[STORED DATA]:
★ ★ ★ ★ ★

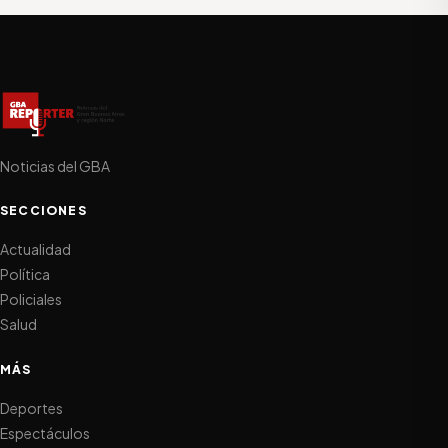
Noticias del GBA
SECCIONES
Actualidad
Política
Policiales
Salud
MÁS
Deportes
Espectáculos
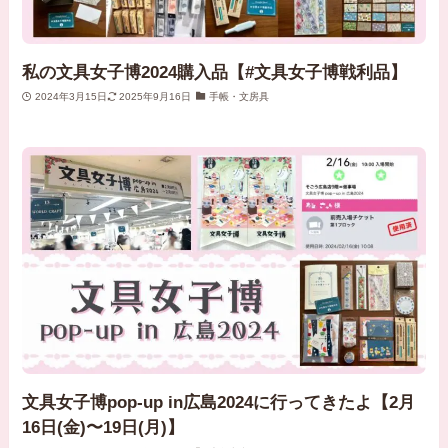
私の文具女子博2024購入品【#文具女子博戦利品】
2024年3月15日
2025年9月16日
手帳・文房具
文具女子博pop-up in広島2024に行ってきたよ【2月
16日(金)〜19日(月)】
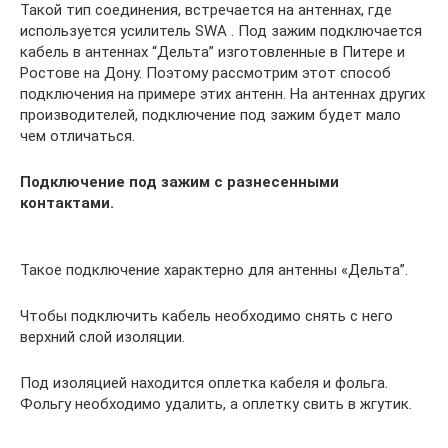
Такой тип соединения, встречается на антеннах, где
используется усилитель SWA . Под зажим подключается
кабель в антеннах “Дельта” изготовленные в Питере и
Ростове на Дону. Поэтому рассмотрим этот способ
подключения на примере этих антенн. На антеннах других
производителей, подключение под зажим будет мало
чем отличаться.
Подключение под зажим с разнесенными
контактами.
Такое подключение характерно для антенны «Дельта”.
Чтобы подключить кабель необходимо снять с него
верхний слой изоляции.
Под изоляцией находится оплетка кабеля и фольга.
Фольгу необходимо удалить, а оплетку свить в жгутик.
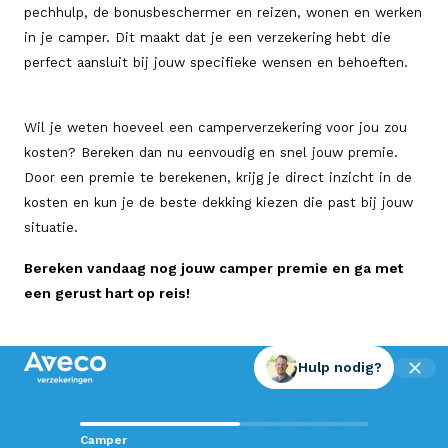
pechhulp, de bonusbeschermer en reizen, wonen en werken
in je camper. Dit maakt dat je een verzekering hebt die
perfect aansluit bij jouw specifieke wensen en behoeften.
Wil je weten hoeveel een camperverzekering voor jou zou
kosten? Bereken dan nu eenvoudig en snel jouw premie.
Door een premie te berekenen, krijg je direct inzicht in de
kosten en kun je de beste dekking kiezen die past bij jouw
situatie.
Bereken vandaag nog jouw camper premie en ga met
een gerust hart op reis!
Hulp nodig?
Contact met Aveco?
Camper
Wij staan voor je klaar!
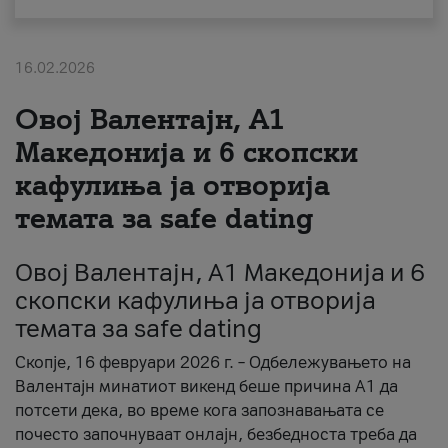
За нас
16.02.2026
#ПодобарОнлајн
Овој Валентајн, A1
Македонија и 6 скопски
кафулиња ја отворија
темата за safe dating
Овој Валентајн, A1 Македонија и 6
скопски кафулиња ја отворија
темата за safe dating
Скопје, 16 февруари 2026 г. – Одбележувањето на
Валентајн минатиот викенд беше причина А1 да
потсети дека, во време кога запознавањата се
почесто започнуваат онлајн, безбедноста треба да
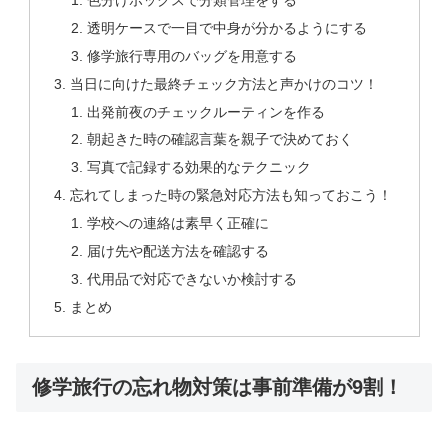
色分けボックスで分類管理をする
透明ケースで一目で中身が分かるようにする
修学旅行専用のバッグを用意する
当日に向けた最終チェック方法と声かけのコツ！
出発前夜のチェックルーティンを作る
朝起きた時の確認言葉を親子で決めておく
写真で記録する効果的なテクニック
忘れてしまった時の緊急対応方法も知っておこう！
学校への連絡は素早く正確に
届け先や配送方法を確認する
代用品で対応できないか検討する
まとめ
修学旅行の忘れ物対策は事前準備が9割！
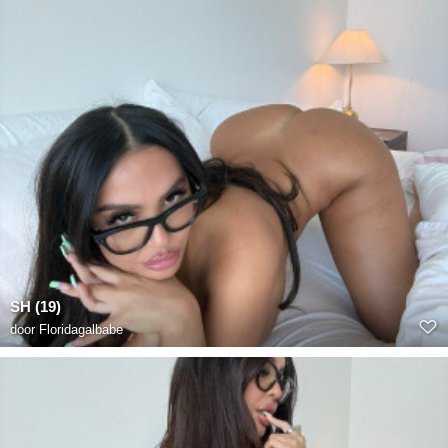
SH (19)
door
Floridagalbabe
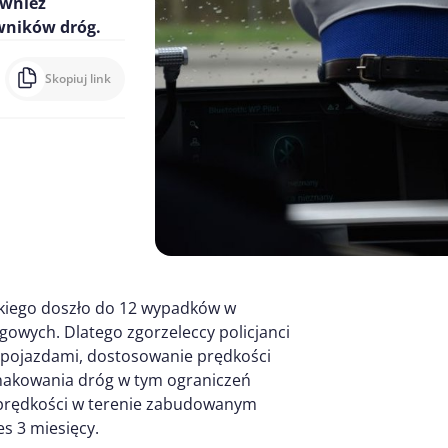
ównież
wników dróg.
Skopiuj link
kiego doszło do 12 wypadków w
ogowych. Dlatego zgorzeleccy policjanci
 pojazdami, dostosowanie prędkości
znakowania dróg w tym ograniczeń
 prędkości w terenie zabudowanym
s 3 miesięcy.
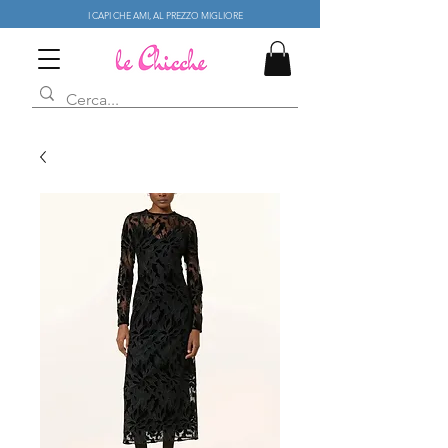
I CAPI CHE AMI, AL PREZZO MIGLIORE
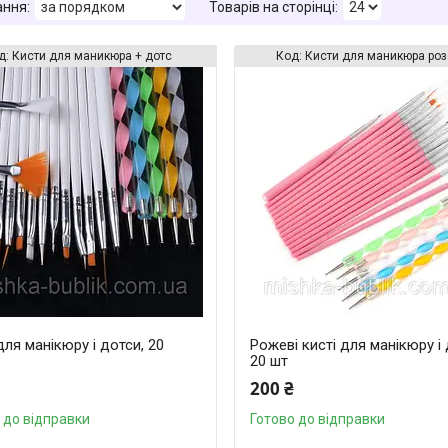
Кисти для маникюра + дотс
Кисти для маникюра ро
для манікюру і дотси, 20
Рожеві кисті для манікюру і 
20 шт
200 ₴
 до відправки
Готово до відправки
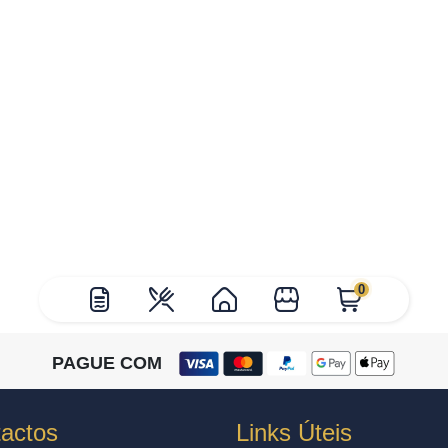
0
PAGUE COM
actos
Links Úteis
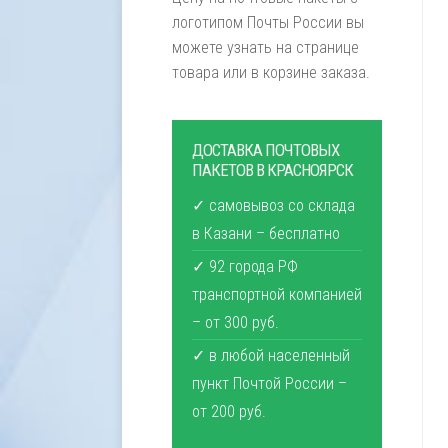
логотипом Почты России вы
можете узнать на странице
товара или в корзине заказа.
ДОСТАВКА ПОЧТОВЫХ
ПАКЕТОВ В КРАСНОЯРСК
✓ самовывоз со склада
в Казани – бесплатно
✓ 92 города РФ
транспортной компанией
– от 300 руб.
✓ в любой населенный
пункт Почтой России –
от 200 руб.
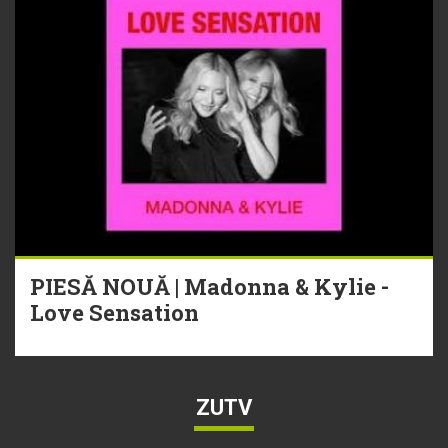
PIESĂ NOUĂ | Madonna & Kylie -
Love Sensation
ZUTV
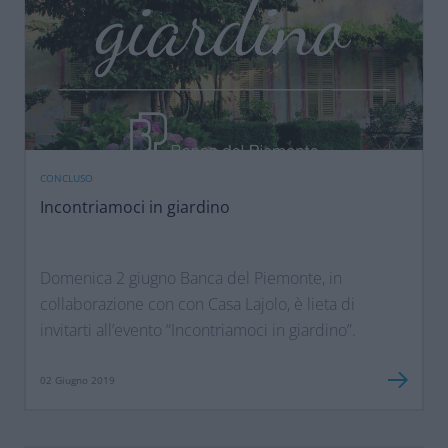
CONCLUSO
Incontriamoci in giardino
Domenica 2 giugno Banca del Piemonte, in
collaborazione con con Casa Lajolo, è lieta di
invitarti all’evento “Incontriamoci in giardino”.
02 Giugno 2019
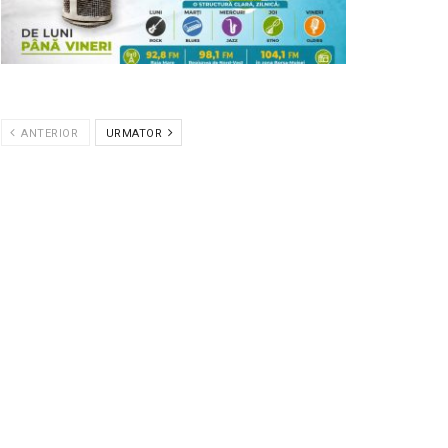
ANTERIOR
URMATOR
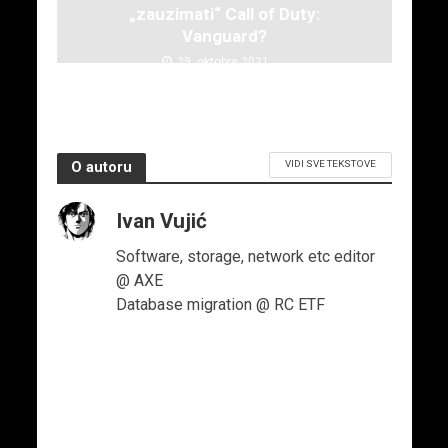
„zauzimati“ Call of Duty:
Vanguard?
29. oktobra 2021.
VIDI SVE TEKSTOVE
O autoru
Ivan Vujić
Software, storage, network etc editor
@ AXE
Database migration @ RC ETF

★ ★ ★ ★ ★

[EXERCISE]: Would you copy the records word for word, without any of their pictures?

[ANSWER SECTION]:
Noticias del GBA
SECCIONES
Actualidad
Política
Policiales
Salud
MÁS
Deportes
Espectáculos
私の文具女子博2024購入品【#文具女子博戦利品】
2024年3月15日
2025年9月16日
手帳・文房具
文具女子博pop-up in広島2024に行ってきたよ【2月
16日(金)〜19日(月)】
Такой тип соединения, встречается на антеннах, где
используется усилитель SWA . Под зажим подключается
кабель в антеннах “Дельта” изготовленные в Питере и
Ростове на Дону. Поэтому рассмотрим этот способ
подключения на примере этих антенн. На антеннах других
производителей, подключение под зажим будет мало
чем отличаться.
Подключение под зажим с разнесенными
контактами.
Такое подключение характерно для антенны «Дельта”.
Чтобы подключить кабель необходимо снять с него
верхний слой изоляции.
Под изоляцией находится оплетка кабеля и фольга.
Фольгу необходимо удалить, а оплетку свить в жгутик.
pechhulp, de bonusbeschermer en reizen, wonen en werken
in je camper. Dit maakt dat je een verzekering hebt die
perfect aansluit bij jouw specifieke wensen en behoeften.
Wil je weten hoeveel een camperverzekering voor jou zou
kosten? Bereken dan nu eenvoudig en snel jouw premie.
Door een premie te berekenen, krijg je direct inzicht in de
kosten en kun je de beste dekking kiezen die past bij jouw
situatie.
Bereken vandaag nog jouw camper premie en ga met
een gerust hart op reis!
Hulp nodig?
Contact met Aveco?
Camper
Wij staan voor je klaar!
За нас
16.02.2026
#ПодобарОнлајн
Овој Валентајн, A1
Македонија и 6 скопски
кафулиња ја отворија
темата за safe dating
Овој Валентајн, A1 Македонија и 6
скопски кафулиња ја отворија
темата за safe dating
Скопје, 16 февруари 2026 г. – Одбележувањето на
Валентајн минатиот викенд беше причина А1 да
потсети дека, во време кога запознавањата се
почесто започнуваат онлајн, безбедноста треба да
色分けボックスで分類管理をする
透明ケースで一目で中身が分かるようにする
修学旅行専用のバッグを用意する
当日に向けた最終チェック方法と声かけのコツ！
出発前夜のチェックルーティンを作る
朝起きた時の確認言葉を親子で決めておく
写真で記録する効果的なテクニック
忘れてしまった時の緊急対応方法も知っておこう！
学校への連絡は素早く正確に
届け先や配送方法を確認する
代用品で対応できないか検討する
まとめ
修学旅行の忘れ物対策は事前準備が9割！
SH (19)
door
Floridagalbabe
ównież
wników dróg.
Skopiuj link
kiego doszło do 12 wypadków w
ogowych. Dlatego zgorzeleccy policjanci
 pojazdami, dostosowanie prędkości
znakowania dróg w tym ograniczeń
 prędkości w terenie zabudowanym
s 3 miesięcy.
I CAPI CHE AMI, AL PREZZO MIGLIORE
Кисти для маникюра + дотс
Кисти для маникюра ро
для манікюру і дотси, 20
Рожеві кисті для манікюру і 
20 шт
200 ₴
 до відправки
Готово до відправки
0
PAGUE COM
actos
Links Úteis
логотипом Почты России вы
можете узнать на странице
товара или в корзине заказа.
ДОСТАВКА ПОЧТОВЫХ
ПАКЕТОВ В КРАСНОЯРСК
✓ самовывоз со склада
в Казани – бесплатно
✓ 92 города РФ
транспортной компанией
– от 300 руб.
✓ в любой населенный
пункт Почтой России –
от 200 руб.
PIESĂ NOUĂ | Madonna & Kylie -
Love Sensation
ZUTV
CONCLUSO
Incontriamoci in giardino
Domenica 2 giugno Banca del Piemonte, in
collaborazione con con Casa Lajolo, è lieta di
invitarti all’evento “Incontriamoci in giardino”.
02 Giugno 2019
ANTERIOR
URMATOR
„zauzimati“ Call of Duty:
Vanguard?
29. oktobra 2021.
VIDI SVE TEKSTOVE
O autoru
Ivan Vujić
Software, storage, network etc editor
@ AXE
Database migration @ RC ETF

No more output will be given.